• [Description of the task]:
Say how many lines of the records include the string "Asmaul". Nothing else belongs in the answer.

-- Data supplied follows --

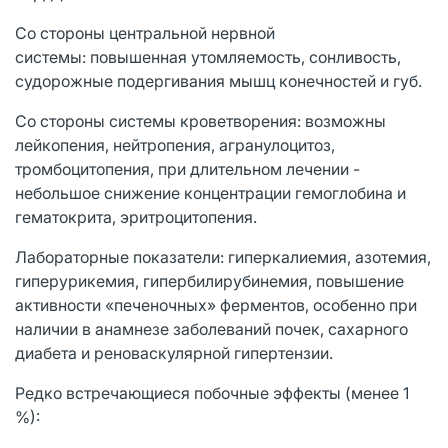
Со стороны центральной нервной
системы: повышенная утомляемость, сонливость,
судорожные подергивания мышц конечностей и губ.
Со стороны системы кроветворения: возможны
лейкопения, нейтропения, агранулоцитоз,
тромбоцитопения, при длительном лечении -
небольшое снижение концентрации гемоглобина и
гематокрита, эритроцитопения.
Лабораторные показатели: гиперкалиемия, азотемия,
гиперурикемия, гипербилирубинемия, повышение
активности «печеночных» ферментов, особенно при
наличии в анамнезе заболеваний почек, сахарного
диабета и реноваскулярной гипертензии.
Редко встречающиеся побочные эффекты (менее 1
%):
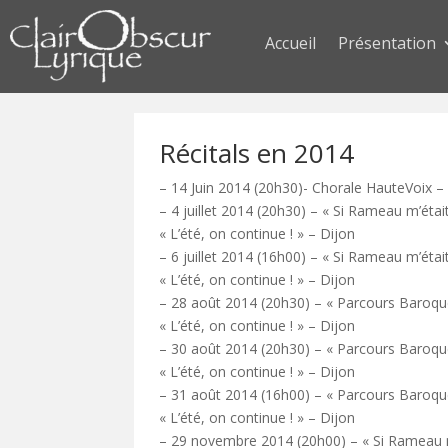
Accueil
Présentation
Récitals en 2014
– 14 Juin 2014 (20h30)- Chorale HauteVoix – 
– 4 juillet 2014 (20h30) – « Si Rameau m’étai
« L’été, on continue ! » – Dijon
– 6 juillet 2014 (16h00) – « Si Rameau m’étai
« L’été, on continue ! » – Dijon
– 28 août 2014 (20h30) – « Parcours Baroqu
« L’été, on continue ! » – Dijon
– 30 août 2014 (20h30) – « Parcours Baroqu
« L’été, on continue ! » – Dijon
– 31 août 2014 (16h00) – « Parcours Baroqu
« L’été, on continue ! » – Dijon
– 29 novembre 2014 (20h00) – « Si Rameau 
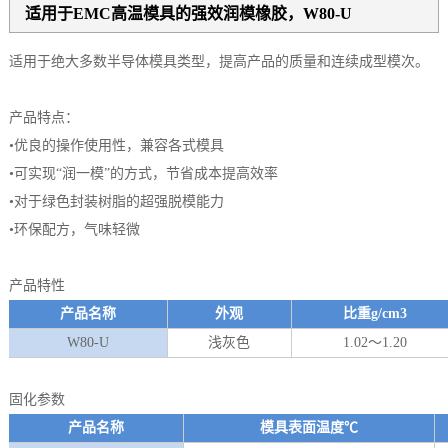
适用于EMC高温模具的强效润模橡胶，W80-U
适用于绝大多数半导体模具类型，提高产品的质量和连续成型模次。
产品特点：
•优良的操作使用性，兼容各式模具
•可实现“润一模”的方式，节省成本提高效率
•对于绿色封装树脂的超强脱模能力
•环保配方，气味轻微
产品特性
产品名称
外观
比重g/cm3
W80-U
浅灰色
1.02～1.20
固化参数
产品名称
模具表面温度℃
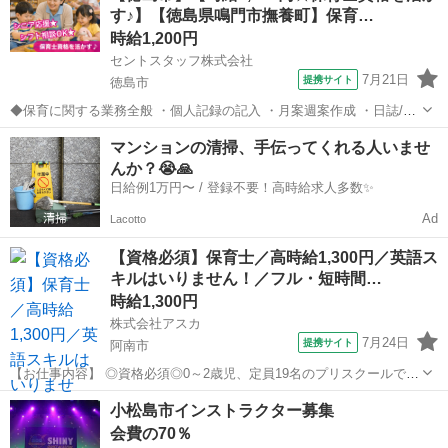
す♪】【徳島県鳴門市撫養町】保育…
員で協力しながら保育を行っ...
時給1,200円
セントスタッフ株式会社
7月21日
提携サイト
徳島市
◆保育に関する業務全般 ・個人記録の記入 ・月案週案作成 ・日誌/連
絡帳の記入 ・保護者対応 ・日々の保育リーダー/リーダー補助 ・午睡
徳島
徳島市
保育士
マンションの清掃、手伝ってくれる人いませ
確認 ・保育室内清掃 等 一人ひとりの得意なことを生かし、全職員で
んか？😭🙏
協力しながら保育を行っ...
日給例1万円〜 / 登録不要！高時給求人多数✨
Ad
Lacotto
【資格必須】保育士／高時給1,300円／英語ス
キルはいりません！／フル・短時間…
時給1,300円
株式会社アスカ
7月24日
提携サイト
阿南市
【お仕事内容】 ◎資格必須◎0～2歳児、定員19名のプリスクールで
す！ 【仕事内容】 ・小規模保育園における 0歳児から2歳児の乳幼
徳島
阿南市
保育士
小松島市インストラクター募集
児の保育全般 【勤務条件】 日数 週3日～5日 時間 8:30～17:30・
会費の70％
14:00...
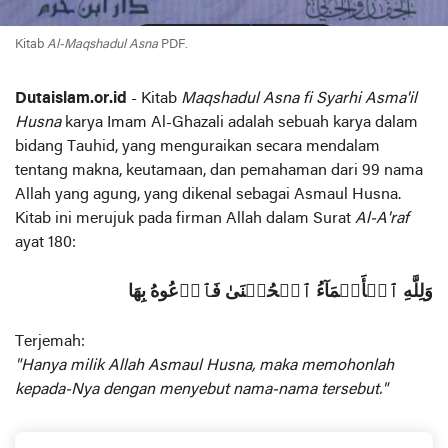
Kitab
Al-Maqshadul Asna
PDF.
Dutaislam.or.id
- Kitab
Maqshadul Asna fi Syarhi Asma'il
Husna
karya Imam Al-Ghazali adalah sebuah karya dalam
bidang Tauhid, yang menguraikan secara mendalam
tentang makna, keutamaan, dan pemahaman dari 99 nama
Allah yang agung, yang dikenal sebagai Asmaul Husna.
Kitab ini merujuk pada firman Allah dalam Surat
Al-A'raf
ayat 180:
وَلِلَّهِ ٱلۡأَسۡمَآءُ ٱلۡحُسۡنَىٰ فَٱدۡعُوهُ بِهَا
Terjemah:
"Hanya milik Allah Asmaul Husna, maka memohonlah
kepada-Nya dengan menyebut nama-nama tersebut."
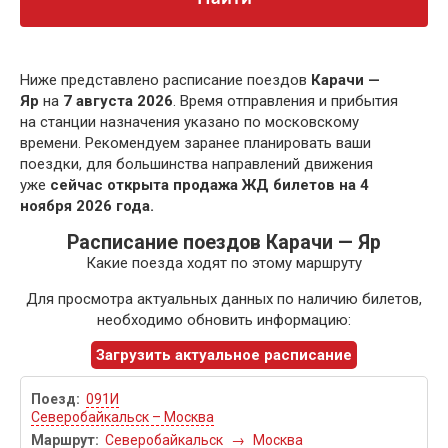
Ниже представлено расписание поездов
Карачи —
Яр
на
7 августа 2026
. Время отправления и прибытия
на станции назначения указано по московскому
времени. Рекомендуем заранее планировать ваши
поездки, для большинства направлений движения
уже
сейчас открыта продажа ЖД билетов на 4
ноября 2026 года.
Расписание поездов Карачи — Яр
Какие поезда ходят по этому маршруту
Для просмотра актуальных данных по наличию билетов,
необходимо обновить информацию:
Загрузить актуальное расписание
091И
Северобайкальск – Москва
Северобайкальск
→
Москва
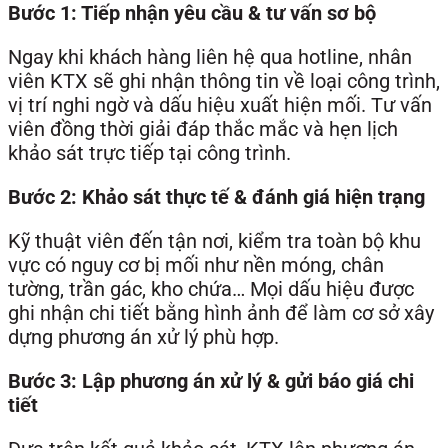
Bước 1: Tiếp nhận yêu cầu & tư vấn sơ bộ
Ngay khi khách hàng liên hệ qua hotline, nhân
viên KTX sẽ ghi nhận thông tin về loại công trình,
vị trí nghi ngờ và dấu hiệu xuất hiện mối. Tư vấn
viên đồng thời giải đáp thắc mắc và hẹn lịch
khảo sát trực tiếp tại công trình.
Bước 2: Khảo sát thực tế & đánh giá hiện trạng
Kỹ thuật viên đến tận nơi, kiểm tra toàn bộ khu
vực có nguy cơ bị mối như nền móng, chân
tường, trần gác, kho chứa… Mọi dấu hiệu được
ghi nhận chi tiết bằng hình ảnh để làm cơ sở xây
dựng phương án xử lý phù hợp.
Bước 3: Lập phương án xử lý & gửi báo giá chi
tiết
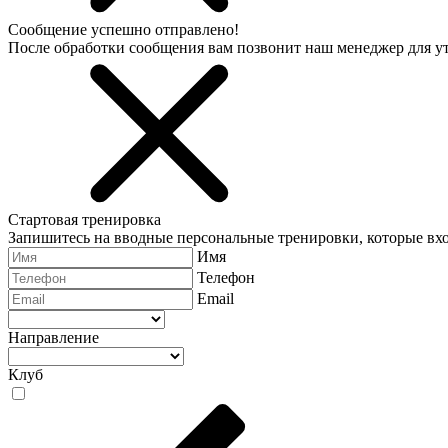
Сообщение успешно отправлено!
После обработки сообщения вам позвонит наш менеджер для 
Стартовая тренировка
Запишитесь на вводные персональные тренировки, которые вхо
Имя
Телефон
Email
Направление
Клуб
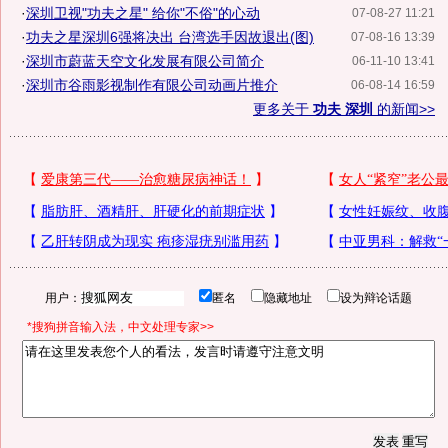
·
深圳卫视"功夫之星" 给你"不俗"的心动
07-08-27 11:21
·
功夫之星深圳6强将决出 台湾选手因故退出(图)
07-08-16 13:39
·
深圳市蔚蓝天空文化发展有限公司简介
06-11-10 13:41
·
深圳市谷雨影视制作有限公司动画片推介
06-08-14 16:59
更多关于
功夫 深圳
的新闻>>
用户：
匿名
隐藏地址
设为辩论话题
*搜狗拼音输入法，中文处理专家>>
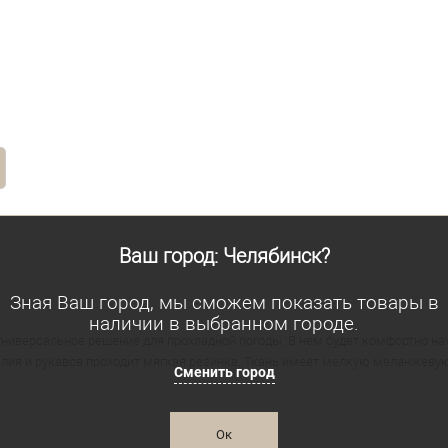
Ваш город: Челябинск?
Зная Ваш город, мы сможем показать товары в
наличии в выбранном городе.
универсальное решение для прохладной погоды. В нем будет комфортно нах
делия и рукавов проходит мягкая резинка. Ткань имеет мелкую меланжевую
Сменить город
Ок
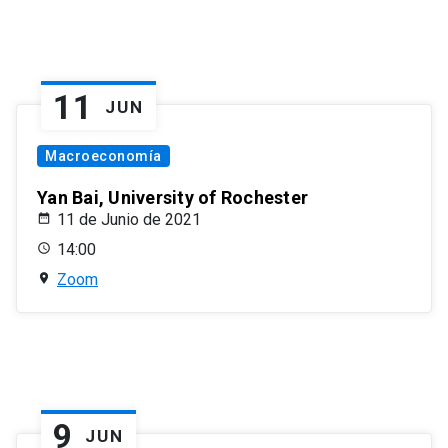
11
JUN
Macroeconomía
Yan Bai, University of Rochester
11 de Junio de 2021
14:00
Zoom
9
JUN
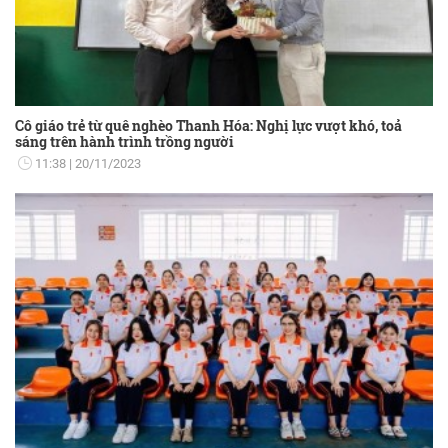
Cô giáo trẻ từ quê nghèo Thanh Hóa: Nghị lực vượt khó, toả
sáng trên hành trình trồng người
11:38
20/11/2023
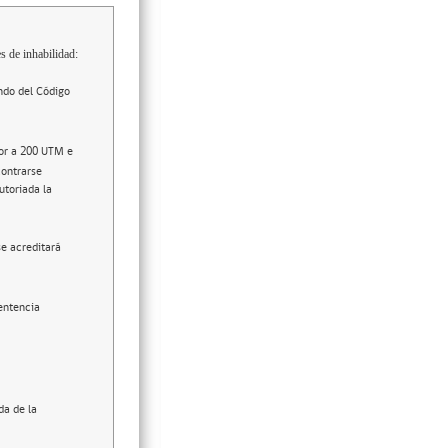
s de inhabilidad:
ndo del Código
ior a 200 UTM e
contrarse
utoriada la
se acreditará
entencia
da de la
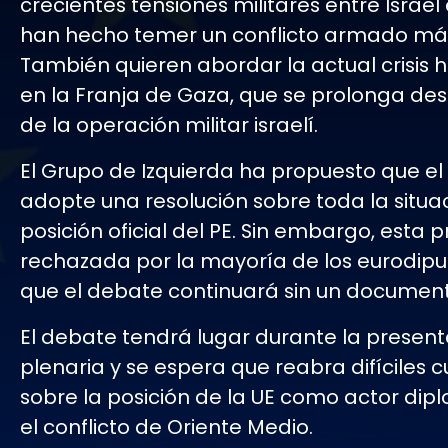
crecientes tensiones militares entre Israel 
han hecho temer un conflicto armado má
También quieren abordar la actual crisis 
en la Franja de Gaza, que se prolonga desd
de la operación militar israelí.
El Grupo de Izquierda ha propuesto que e
adopte una resolución sobre toda la situac
posición oficial del PE. Sin embargo, esta 
rechazada por la mayoría de los eurodiput
que el debate continuará sin un documento
El debate tendrá lugar durante la prese
plenaria y se espera que reabra difíciles 
sobre la posición de la UE como actor dip
el conflicto de Oriente Medio.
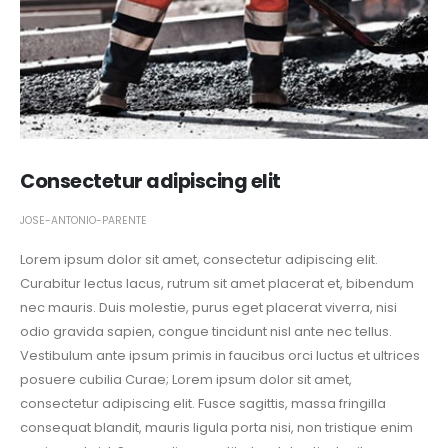
Consectetur adipiscing elit
JOSE-ANTONIO-PARENTE
Lorem ipsum dolor sit amet, consectetur adipiscing elit.
Curabitur lectus lacus, rutrum sit amet placerat et, bibendum
nec mauris. Duis molestie, purus eget placerat viverra, nisi
odio gravida sapien, congue tincidunt nisl ante nec tellus.
Vestibulum ante ipsum primis in faucibus orci luctus et ultrices
posuere cubilia Curae; Lorem ipsum dolor sit amet,
consectetur adipiscing elit. Fusce sagittis, massa fringilla
consequat blandit, mauris ligula porta nisi, non tristique enim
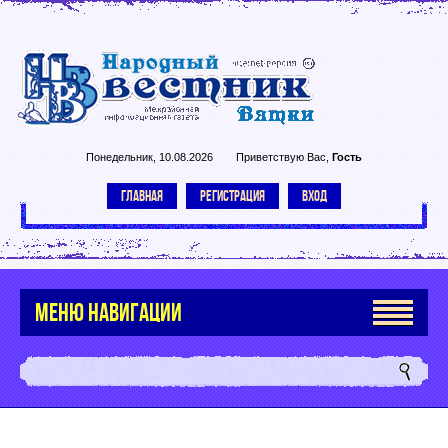
Понедельник, 10.08.2026
Приветствую Вас
,
Гость
ГЛАВНАЯ
РЕГИСТРАЦИЯ
ВХОД
МЕНЮ НАВИГАЦИИ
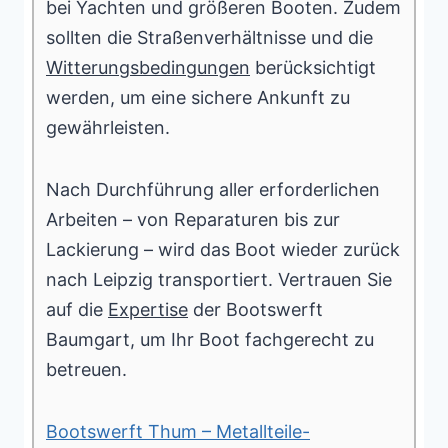
bei Yachten und größeren Booten. Zudem
sollten die Straßenverhältnisse und die
Witterungsbedingungen
berücksichtigt
werden, um eine sichere Ankunft zu
gewährleisten.
Nach Durchführung aller erforderlichen
Arbeiten – von Reparaturen bis zur
Lackierung – wird das Boot wieder zurück
nach Leipzig transportiert. Vertrauen Sie
auf die
Expertise
der Bootswerft
Baumgart, um Ihr Boot fachgerecht zu
betreuen.
Bootswerft Thum – Metallteile-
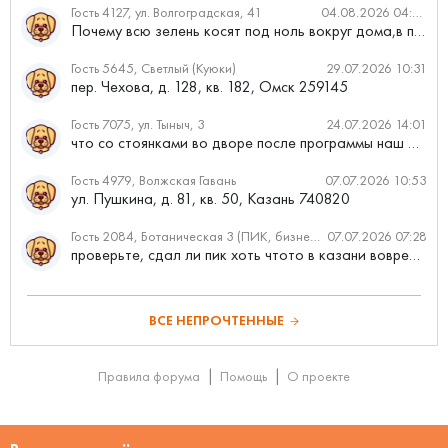
Гость 4127, ул. Волгоградская, 41
04.08.2026 04:46
Почему всю зелень косят под ноль вокруг дома,в полисадниках....
Гость 5645, Светлый (Куюки)
29.07.2026 10:31
пер. Чехова, д. 128, кв. 182, Омск 259145
Гость 7075, ул. Тыныч, 3
24.07.2026 14:01
что со стоянками во дворе после программы наш двор
Гость 4979, Волжская Гавань
07.07.2026 10:53
ул. Пушкина, д. 81, кв. 50, Казань 740820
Гость 2084, Ботаническая 3 (ПИК, бизнес-класс)
07.07.2026 07:28
проверьте, сдал ли пик хоть чтото в казани вовремя?
ВСЕ НЕПРОЧТЕННЫЕ
Правила форума
Помощь
О проекте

-- Data supplied concluded --

• [Reply to the exercise]:
2